Look at Europe: Are their bees suffering more due to the lack of Fumagillin? Because if they aren't there is little justification to use it. Furthermore, studies have shown that the use of antibiotics harms bees, increasing their sensitivity to other chemicals.

> Fumagillin is widely used to treat and prevent Nosema sp. infection of bees in North America, but its use is not permitted in the EU [61]. It is applied to hives in the fall and again in the spring, often in a heavy sugar syrup solution [62].

> Because fumagillin is widely used, most commonly by commercial bee keepers, and is likely an inhibitor of the MDR transporters in bees, it may alone or in combination with other inhibitors create significant sensitivity to otherwise tolerable dosages of pesticides or other toxins which are substrates of the transporters. 

> Johnson et al. [63] also observed increased honey bee sensitivity to tau-fluvalinate following treatment with fumagillin. The seasonal pattern of fumagillin hive treatments coincides with application of oxytetracycline, also shown to sensitize bees to pesticides; also potentially through inhibition of MDR transporters [8]. 
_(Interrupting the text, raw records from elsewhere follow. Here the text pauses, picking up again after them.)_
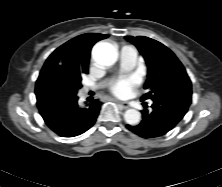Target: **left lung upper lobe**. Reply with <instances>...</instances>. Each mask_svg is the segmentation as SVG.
<instances>
[{
	"mask_svg": "<svg viewBox=\"0 0 222 187\" xmlns=\"http://www.w3.org/2000/svg\"><path fill=\"white\" fill-rule=\"evenodd\" d=\"M125 38L138 48L147 65V81L144 86L147 92L141 101L153 100L163 93L192 88L184 66L162 43L145 36Z\"/></svg>",
	"mask_w": 222,
	"mask_h": 187,
	"instance_id": "1",
	"label": "left lung upper lobe"
}]
</instances>
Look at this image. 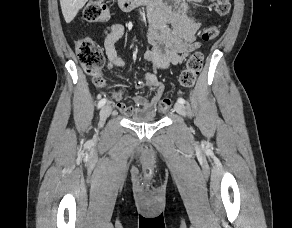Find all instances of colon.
<instances>
[{
	"instance_id": "obj_1",
	"label": "colon",
	"mask_w": 292,
	"mask_h": 228,
	"mask_svg": "<svg viewBox=\"0 0 292 228\" xmlns=\"http://www.w3.org/2000/svg\"><path fill=\"white\" fill-rule=\"evenodd\" d=\"M231 9L230 0H216L215 11L219 16H227ZM106 15V5L104 0H90L83 10V17L88 22H96ZM219 35L217 26H208L203 29L201 38L204 41L215 39ZM76 55L84 71L93 77V82L97 87L104 86L102 76V67L105 63V57L98 44L91 38H82L75 45ZM204 64L202 52L195 51L187 60L186 68L180 75L182 86L192 87ZM171 107V100L163 98L159 105L158 111L165 113Z\"/></svg>"
}]
</instances>
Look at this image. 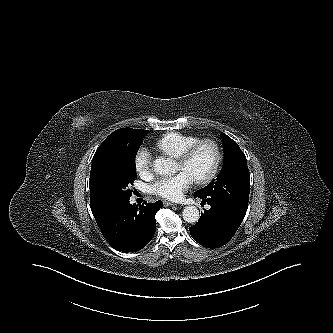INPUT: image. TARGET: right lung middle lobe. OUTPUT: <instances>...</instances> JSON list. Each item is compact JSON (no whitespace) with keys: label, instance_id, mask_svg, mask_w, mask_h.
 Masks as SVG:
<instances>
[{"label":"right lung middle lobe","instance_id":"1","mask_svg":"<svg viewBox=\"0 0 333 333\" xmlns=\"http://www.w3.org/2000/svg\"><path fill=\"white\" fill-rule=\"evenodd\" d=\"M150 131L134 136L108 151L99 162L96 181L104 200L112 204L128 199L132 191L128 185L137 178L135 158L142 139Z\"/></svg>","mask_w":333,"mask_h":333}]
</instances>
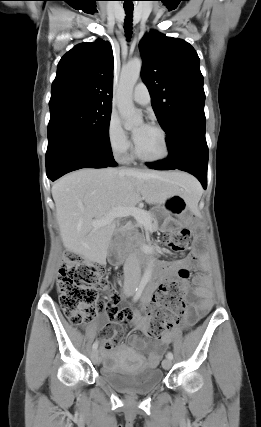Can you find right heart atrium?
Masks as SVG:
<instances>
[{"label": "right heart atrium", "instance_id": "d8ad5b80", "mask_svg": "<svg viewBox=\"0 0 261 427\" xmlns=\"http://www.w3.org/2000/svg\"><path fill=\"white\" fill-rule=\"evenodd\" d=\"M106 136L112 153L119 158H126L131 149V143L118 117L114 114L108 120Z\"/></svg>", "mask_w": 261, "mask_h": 427}]
</instances>
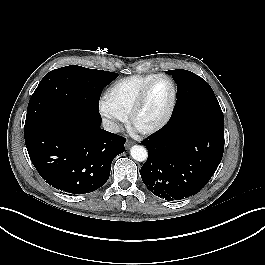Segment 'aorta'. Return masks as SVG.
<instances>
[{
  "instance_id": "aorta-1",
  "label": "aorta",
  "mask_w": 265,
  "mask_h": 265,
  "mask_svg": "<svg viewBox=\"0 0 265 265\" xmlns=\"http://www.w3.org/2000/svg\"><path fill=\"white\" fill-rule=\"evenodd\" d=\"M130 155L136 161L142 162L147 159V150L141 145H134L130 149Z\"/></svg>"
}]
</instances>
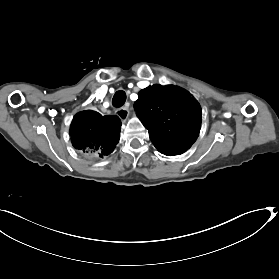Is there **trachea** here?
I'll list each match as a JSON object with an SVG mask.
<instances>
[{"mask_svg": "<svg viewBox=\"0 0 279 279\" xmlns=\"http://www.w3.org/2000/svg\"><path fill=\"white\" fill-rule=\"evenodd\" d=\"M126 98V93L123 90H119L113 96L112 105L114 107H121L126 102Z\"/></svg>", "mask_w": 279, "mask_h": 279, "instance_id": "3493384b", "label": "trachea"}]
</instances>
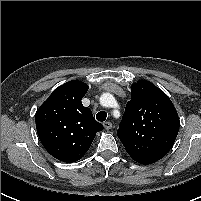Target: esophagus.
<instances>
[{"label":"esophagus","mask_w":201,"mask_h":201,"mask_svg":"<svg viewBox=\"0 0 201 201\" xmlns=\"http://www.w3.org/2000/svg\"><path fill=\"white\" fill-rule=\"evenodd\" d=\"M103 126H104L105 129L109 130V129L112 128V123L109 122V121H106V122L103 123Z\"/></svg>","instance_id":"34e87169"}]
</instances>
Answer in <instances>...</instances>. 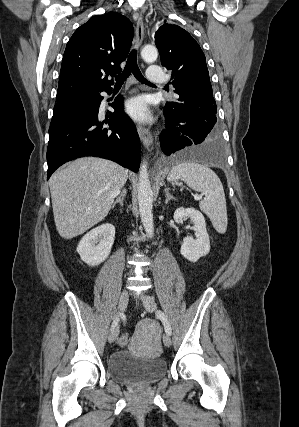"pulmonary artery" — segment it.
Returning <instances> with one entry per match:
<instances>
[{
    "label": "pulmonary artery",
    "instance_id": "pulmonary-artery-1",
    "mask_svg": "<svg viewBox=\"0 0 299 427\" xmlns=\"http://www.w3.org/2000/svg\"><path fill=\"white\" fill-rule=\"evenodd\" d=\"M146 77L149 81L152 82H163L164 72L160 66L152 65L147 70Z\"/></svg>",
    "mask_w": 299,
    "mask_h": 427
}]
</instances>
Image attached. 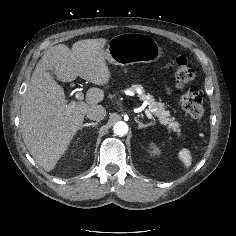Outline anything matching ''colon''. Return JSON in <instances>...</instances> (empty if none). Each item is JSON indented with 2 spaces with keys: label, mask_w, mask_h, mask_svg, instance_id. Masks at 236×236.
Instances as JSON below:
<instances>
[{
  "label": "colon",
  "mask_w": 236,
  "mask_h": 236,
  "mask_svg": "<svg viewBox=\"0 0 236 236\" xmlns=\"http://www.w3.org/2000/svg\"><path fill=\"white\" fill-rule=\"evenodd\" d=\"M195 71L189 65L187 59L180 56L176 61V86L183 90L180 104L183 110L194 120H201L204 115L202 97L198 89L192 84Z\"/></svg>",
  "instance_id": "colon-1"
}]
</instances>
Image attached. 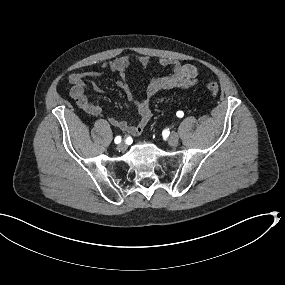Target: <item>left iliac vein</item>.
I'll return each mask as SVG.
<instances>
[{"label":"left iliac vein","mask_w":285,"mask_h":285,"mask_svg":"<svg viewBox=\"0 0 285 285\" xmlns=\"http://www.w3.org/2000/svg\"><path fill=\"white\" fill-rule=\"evenodd\" d=\"M178 142L179 136L176 133L172 132L168 137V144L174 147L178 145Z\"/></svg>","instance_id":"1"}]
</instances>
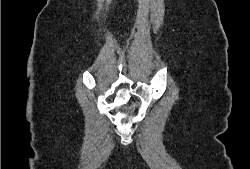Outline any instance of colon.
Here are the masks:
<instances>
[{
	"mask_svg": "<svg viewBox=\"0 0 250 169\" xmlns=\"http://www.w3.org/2000/svg\"><path fill=\"white\" fill-rule=\"evenodd\" d=\"M129 104L127 103V102H122V107H124L123 109L125 110L126 108L125 107H127ZM131 109V108H130ZM125 115H130V110H125ZM128 119L130 118L129 116L127 117Z\"/></svg>",
	"mask_w": 250,
	"mask_h": 169,
	"instance_id": "1",
	"label": "colon"
}]
</instances>
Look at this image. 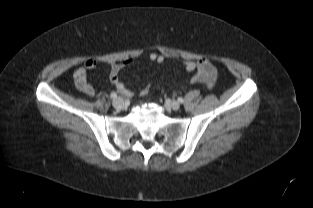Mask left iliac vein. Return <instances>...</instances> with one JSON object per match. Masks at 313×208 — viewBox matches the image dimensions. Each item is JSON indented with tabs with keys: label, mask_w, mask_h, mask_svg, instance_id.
Instances as JSON below:
<instances>
[{
	"label": "left iliac vein",
	"mask_w": 313,
	"mask_h": 208,
	"mask_svg": "<svg viewBox=\"0 0 313 208\" xmlns=\"http://www.w3.org/2000/svg\"><path fill=\"white\" fill-rule=\"evenodd\" d=\"M169 106L173 109V110H178L180 108V103L177 101H171L169 103Z\"/></svg>",
	"instance_id": "1"
}]
</instances>
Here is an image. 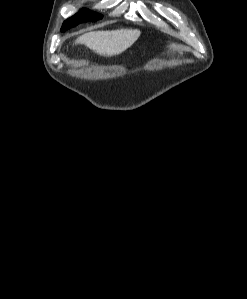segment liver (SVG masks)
Instances as JSON below:
<instances>
[{
	"label": "liver",
	"instance_id": "obj_1",
	"mask_svg": "<svg viewBox=\"0 0 247 299\" xmlns=\"http://www.w3.org/2000/svg\"><path fill=\"white\" fill-rule=\"evenodd\" d=\"M137 29H118L112 31H91L75 40V44H84L95 53L111 57L124 52L139 38Z\"/></svg>",
	"mask_w": 247,
	"mask_h": 299
}]
</instances>
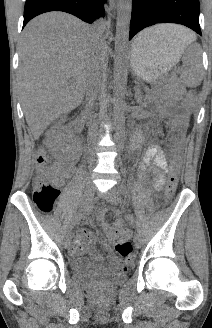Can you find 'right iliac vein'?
<instances>
[{"mask_svg": "<svg viewBox=\"0 0 212 328\" xmlns=\"http://www.w3.org/2000/svg\"><path fill=\"white\" fill-rule=\"evenodd\" d=\"M94 191L95 188L92 184L89 183L86 185L84 198H83V205H88L90 203V201L93 198ZM70 243H71V232H68L64 242L65 248H68L70 246Z\"/></svg>", "mask_w": 212, "mask_h": 328, "instance_id": "63e3f726", "label": "right iliac vein"}]
</instances>
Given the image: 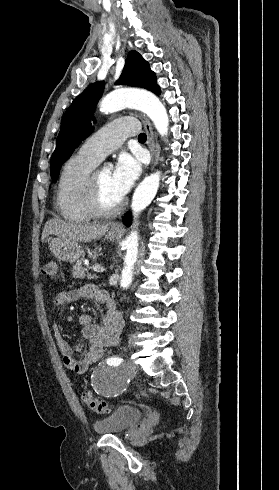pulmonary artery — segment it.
<instances>
[{
    "label": "pulmonary artery",
    "mask_w": 279,
    "mask_h": 490,
    "mask_svg": "<svg viewBox=\"0 0 279 490\" xmlns=\"http://www.w3.org/2000/svg\"><path fill=\"white\" fill-rule=\"evenodd\" d=\"M140 128V123L133 117H116L114 122L92 133L81 145L79 153L99 163L121 146L127 136L135 134Z\"/></svg>",
    "instance_id": "1"
}]
</instances>
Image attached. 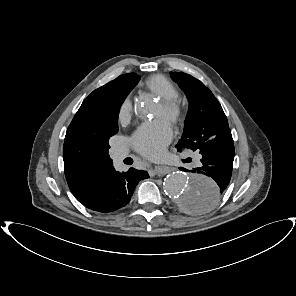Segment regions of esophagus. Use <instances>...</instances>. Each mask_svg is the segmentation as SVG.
Instances as JSON below:
<instances>
[{
    "instance_id": "34e87169",
    "label": "esophagus",
    "mask_w": 296,
    "mask_h": 296,
    "mask_svg": "<svg viewBox=\"0 0 296 296\" xmlns=\"http://www.w3.org/2000/svg\"><path fill=\"white\" fill-rule=\"evenodd\" d=\"M170 171H172V169L169 168V167H166V166H155V167L152 169L151 173H152L153 175L163 176V175L169 173Z\"/></svg>"
}]
</instances>
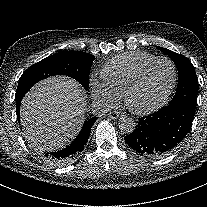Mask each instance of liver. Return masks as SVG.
Listing matches in <instances>:
<instances>
[{
	"label": "liver",
	"instance_id": "6515ba94",
	"mask_svg": "<svg viewBox=\"0 0 207 207\" xmlns=\"http://www.w3.org/2000/svg\"><path fill=\"white\" fill-rule=\"evenodd\" d=\"M86 99V92L71 77L58 75L39 81L21 101L25 139L41 151L65 148L81 131Z\"/></svg>",
	"mask_w": 207,
	"mask_h": 207
}]
</instances>
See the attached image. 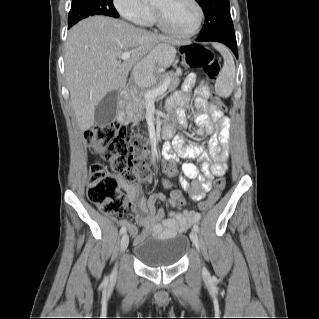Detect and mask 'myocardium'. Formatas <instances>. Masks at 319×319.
<instances>
[{
	"label": "myocardium",
	"mask_w": 319,
	"mask_h": 319,
	"mask_svg": "<svg viewBox=\"0 0 319 319\" xmlns=\"http://www.w3.org/2000/svg\"><path fill=\"white\" fill-rule=\"evenodd\" d=\"M189 1L192 3V5L195 7V9L197 11V20H196V23L191 31L186 32V33H181V32H178V31L172 29L171 27H169L167 25V23L164 19V16L162 14V11L160 9L156 8L155 6H152L153 15L155 17V20H156L158 26L166 33H168L172 36H175L177 38H181V39L191 38L194 35H196L198 33L201 25H202L203 18H204V11L197 0H189Z\"/></svg>",
	"instance_id": "myocardium-1"
}]
</instances>
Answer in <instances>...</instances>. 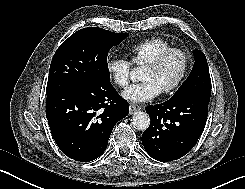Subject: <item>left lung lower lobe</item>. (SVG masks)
Instances as JSON below:
<instances>
[{
	"label": "left lung lower lobe",
	"mask_w": 245,
	"mask_h": 189,
	"mask_svg": "<svg viewBox=\"0 0 245 189\" xmlns=\"http://www.w3.org/2000/svg\"><path fill=\"white\" fill-rule=\"evenodd\" d=\"M209 100L186 95L148 106L151 123L142 135L146 152L159 161H172L187 154L204 130Z\"/></svg>",
	"instance_id": "obj_1"
}]
</instances>
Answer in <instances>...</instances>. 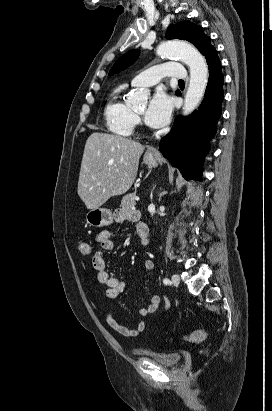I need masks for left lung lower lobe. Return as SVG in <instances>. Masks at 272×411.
<instances>
[{
  "label": "left lung lower lobe",
  "instance_id": "0a47b994",
  "mask_svg": "<svg viewBox=\"0 0 272 411\" xmlns=\"http://www.w3.org/2000/svg\"><path fill=\"white\" fill-rule=\"evenodd\" d=\"M205 58L209 80L202 104L188 117H177L171 131L160 141L163 156L181 171L185 179L200 180L202 160L209 150V140L216 133L224 98V78L215 48Z\"/></svg>",
  "mask_w": 272,
  "mask_h": 411
}]
</instances>
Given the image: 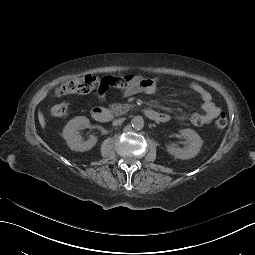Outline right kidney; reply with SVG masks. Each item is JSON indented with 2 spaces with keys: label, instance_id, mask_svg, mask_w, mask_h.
Wrapping results in <instances>:
<instances>
[{
  "label": "right kidney",
  "instance_id": "right-kidney-1",
  "mask_svg": "<svg viewBox=\"0 0 255 255\" xmlns=\"http://www.w3.org/2000/svg\"><path fill=\"white\" fill-rule=\"evenodd\" d=\"M89 126V119L84 116H78L70 120L63 129V137L67 145L74 151L90 150L96 143L97 138L91 136L87 141H82L78 130Z\"/></svg>",
  "mask_w": 255,
  "mask_h": 255
}]
</instances>
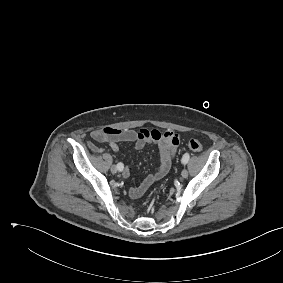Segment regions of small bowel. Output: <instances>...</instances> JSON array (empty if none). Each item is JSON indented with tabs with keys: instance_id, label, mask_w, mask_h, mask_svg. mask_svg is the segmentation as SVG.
<instances>
[{
	"instance_id": "c3829d8e",
	"label": "small bowel",
	"mask_w": 283,
	"mask_h": 283,
	"mask_svg": "<svg viewBox=\"0 0 283 283\" xmlns=\"http://www.w3.org/2000/svg\"><path fill=\"white\" fill-rule=\"evenodd\" d=\"M91 137L97 142H108L110 149L115 153L119 151V142H132L136 149H142L149 143L158 145L159 161L155 171L150 173L139 186L129 189V195L134 199L141 197L154 182L167 174L180 139L179 135L173 131L116 129L111 127L94 130ZM123 175L125 177L130 176L127 167Z\"/></svg>"
}]
</instances>
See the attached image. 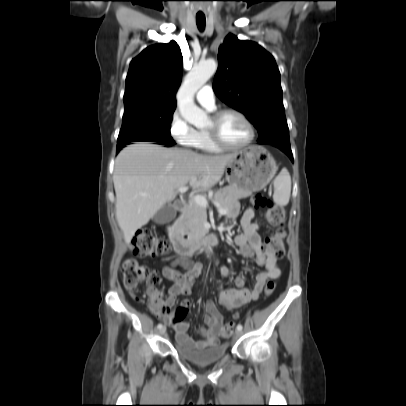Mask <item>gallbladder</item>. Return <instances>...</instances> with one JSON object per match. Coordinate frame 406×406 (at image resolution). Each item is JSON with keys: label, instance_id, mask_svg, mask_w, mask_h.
Here are the masks:
<instances>
[{"label": "gallbladder", "instance_id": "bac80fb5", "mask_svg": "<svg viewBox=\"0 0 406 406\" xmlns=\"http://www.w3.org/2000/svg\"><path fill=\"white\" fill-rule=\"evenodd\" d=\"M175 214L173 205L168 202L154 215L153 221L160 225L166 224L175 218Z\"/></svg>", "mask_w": 406, "mask_h": 406}]
</instances>
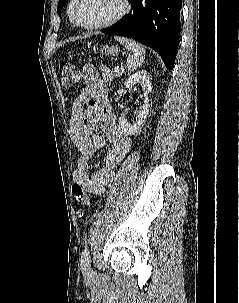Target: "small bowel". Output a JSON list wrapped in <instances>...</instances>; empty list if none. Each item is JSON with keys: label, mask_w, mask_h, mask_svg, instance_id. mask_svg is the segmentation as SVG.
I'll return each mask as SVG.
<instances>
[{"label": "small bowel", "mask_w": 239, "mask_h": 303, "mask_svg": "<svg viewBox=\"0 0 239 303\" xmlns=\"http://www.w3.org/2000/svg\"><path fill=\"white\" fill-rule=\"evenodd\" d=\"M84 72L86 84L73 106L72 140L77 150L73 179L86 192L102 195L113 182L115 169L130 151L131 139L115 120L104 81L91 65H85ZM85 103L87 108L81 111ZM97 125L107 137L108 148L104 166L90 175V160L106 146L104 138L93 131Z\"/></svg>", "instance_id": "1"}]
</instances>
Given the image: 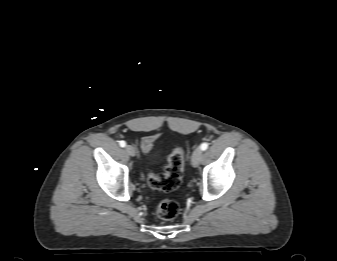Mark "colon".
Returning a JSON list of instances; mask_svg holds the SVG:
<instances>
[{"mask_svg": "<svg viewBox=\"0 0 337 261\" xmlns=\"http://www.w3.org/2000/svg\"><path fill=\"white\" fill-rule=\"evenodd\" d=\"M184 169V152L181 147H176L168 156L167 165L162 175L150 174L148 184L158 190L173 191L182 181ZM179 204L173 200L160 202L155 209L156 216L162 220H173L179 214Z\"/></svg>", "mask_w": 337, "mask_h": 261, "instance_id": "obj_1", "label": "colon"}]
</instances>
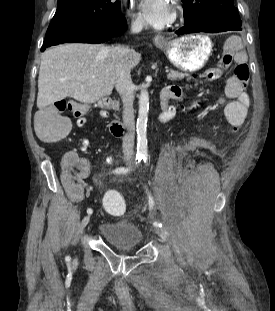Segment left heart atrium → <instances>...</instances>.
<instances>
[{
	"label": "left heart atrium",
	"mask_w": 275,
	"mask_h": 311,
	"mask_svg": "<svg viewBox=\"0 0 275 311\" xmlns=\"http://www.w3.org/2000/svg\"><path fill=\"white\" fill-rule=\"evenodd\" d=\"M139 9L145 22L156 28L167 26L174 17L171 0H140Z\"/></svg>",
	"instance_id": "obj_1"
}]
</instances>
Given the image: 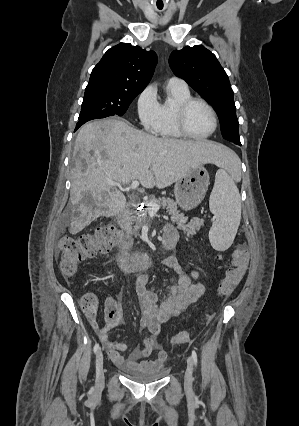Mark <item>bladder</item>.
Returning <instances> with one entry per match:
<instances>
[{
  "instance_id": "obj_1",
  "label": "bladder",
  "mask_w": 299,
  "mask_h": 426,
  "mask_svg": "<svg viewBox=\"0 0 299 426\" xmlns=\"http://www.w3.org/2000/svg\"><path fill=\"white\" fill-rule=\"evenodd\" d=\"M124 374L132 381L138 383H151L164 378L167 374L165 367L154 369H125Z\"/></svg>"
}]
</instances>
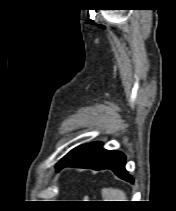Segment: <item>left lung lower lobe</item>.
Wrapping results in <instances>:
<instances>
[{
  "label": "left lung lower lobe",
  "instance_id": "left-lung-lower-lobe-1",
  "mask_svg": "<svg viewBox=\"0 0 176 211\" xmlns=\"http://www.w3.org/2000/svg\"><path fill=\"white\" fill-rule=\"evenodd\" d=\"M64 167L111 169L119 178L133 182V178L125 169V155L121 152L105 150L99 142L85 145L80 152L64 161L56 170L60 171Z\"/></svg>",
  "mask_w": 176,
  "mask_h": 211
}]
</instances>
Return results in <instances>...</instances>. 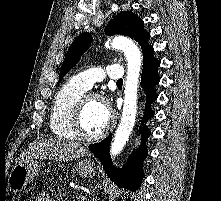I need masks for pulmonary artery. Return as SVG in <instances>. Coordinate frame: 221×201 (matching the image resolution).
<instances>
[{
  "mask_svg": "<svg viewBox=\"0 0 221 201\" xmlns=\"http://www.w3.org/2000/svg\"><path fill=\"white\" fill-rule=\"evenodd\" d=\"M123 76V67L118 64H111L104 68L98 67L80 72L73 78V81L85 90H89L95 83L105 78L119 81L123 79Z\"/></svg>",
  "mask_w": 221,
  "mask_h": 201,
  "instance_id": "pulmonary-artery-1",
  "label": "pulmonary artery"
}]
</instances>
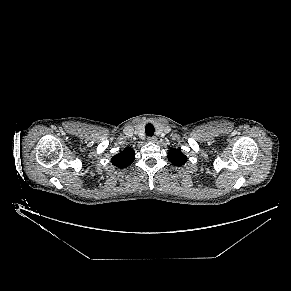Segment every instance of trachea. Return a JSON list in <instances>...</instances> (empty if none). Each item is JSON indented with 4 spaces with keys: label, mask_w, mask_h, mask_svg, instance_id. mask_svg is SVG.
Listing matches in <instances>:
<instances>
[{
    "label": "trachea",
    "mask_w": 291,
    "mask_h": 291,
    "mask_svg": "<svg viewBox=\"0 0 291 291\" xmlns=\"http://www.w3.org/2000/svg\"><path fill=\"white\" fill-rule=\"evenodd\" d=\"M155 129L151 123H148L145 127V133L147 136L152 137L154 135Z\"/></svg>",
    "instance_id": "3493384b"
}]
</instances>
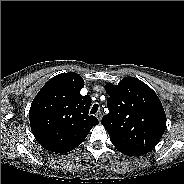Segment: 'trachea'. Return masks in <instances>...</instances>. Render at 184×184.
Listing matches in <instances>:
<instances>
[{
  "label": "trachea",
  "instance_id": "obj_1",
  "mask_svg": "<svg viewBox=\"0 0 184 184\" xmlns=\"http://www.w3.org/2000/svg\"><path fill=\"white\" fill-rule=\"evenodd\" d=\"M98 104H94L91 108L90 114H95L98 111Z\"/></svg>",
  "mask_w": 184,
  "mask_h": 184
}]
</instances>
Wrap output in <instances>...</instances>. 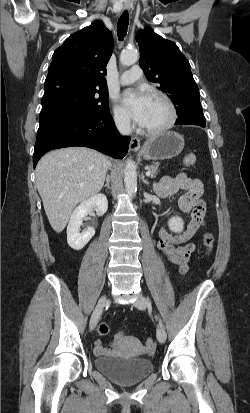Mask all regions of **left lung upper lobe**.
I'll return each instance as SVG.
<instances>
[{
  "label": "left lung upper lobe",
  "instance_id": "obj_1",
  "mask_svg": "<svg viewBox=\"0 0 250 413\" xmlns=\"http://www.w3.org/2000/svg\"><path fill=\"white\" fill-rule=\"evenodd\" d=\"M140 48L139 64L147 79L158 83L177 109L200 104V93L191 73L187 58L178 46L156 34L151 28L140 30L136 35Z\"/></svg>",
  "mask_w": 250,
  "mask_h": 413
}]
</instances>
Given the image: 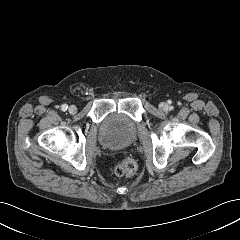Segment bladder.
<instances>
[{
	"label": "bladder",
	"instance_id": "bladder-1",
	"mask_svg": "<svg viewBox=\"0 0 240 240\" xmlns=\"http://www.w3.org/2000/svg\"><path fill=\"white\" fill-rule=\"evenodd\" d=\"M136 135L135 124L122 113H111L100 123V143L107 149H124L134 143Z\"/></svg>",
	"mask_w": 240,
	"mask_h": 240
}]
</instances>
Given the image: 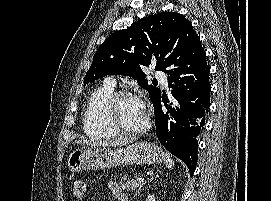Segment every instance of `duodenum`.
Masks as SVG:
<instances>
[{
	"mask_svg": "<svg viewBox=\"0 0 271 201\" xmlns=\"http://www.w3.org/2000/svg\"><path fill=\"white\" fill-rule=\"evenodd\" d=\"M119 201H127V197L125 194H121L118 196Z\"/></svg>",
	"mask_w": 271,
	"mask_h": 201,
	"instance_id": "obj_1",
	"label": "duodenum"
}]
</instances>
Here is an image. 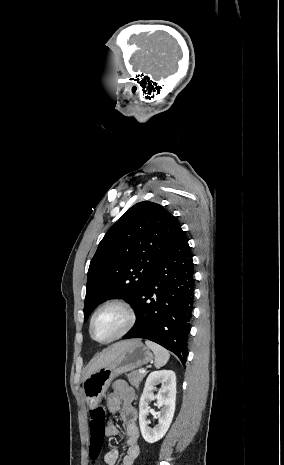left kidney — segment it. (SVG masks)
I'll use <instances>...</instances> for the list:
<instances>
[{"instance_id":"left-kidney-1","label":"left kidney","mask_w":284,"mask_h":465,"mask_svg":"<svg viewBox=\"0 0 284 465\" xmlns=\"http://www.w3.org/2000/svg\"><path fill=\"white\" fill-rule=\"evenodd\" d=\"M162 383L160 395H153L152 391L156 389L155 385ZM157 399V407H162L158 415V425L154 429L148 427L147 415H149L151 407L149 401ZM176 401V375L174 371H153L146 379L144 391L141 395L139 403V425L143 439L147 443H157L165 433H167L175 413Z\"/></svg>"}]
</instances>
> We show that several compounds commonly encountered by honey bees (fumagillin, Pristine, quercetin) significantly increased honey bee mortality due to ivermectin and significantly reduced the LC50 of ivermectin suggesting that they may interfere with transporter function. These inhibitors also significantly increased honey bees sensitivity to the neonicotinoid insecticide acetamiprid. 

SOURCE:

Guseman, A. J., Miller, K., Kunkle, G., Dively, G. P., Pettis, J. S., Evans, J. D., & Hawthorne, D. J. (2016). Multi-Drug Resistance Transporters and a Mechanism-Based Strategy for Assessing Risks of Pesticide Combinations to Honey Bees. PloS one, 11(2), e0148242.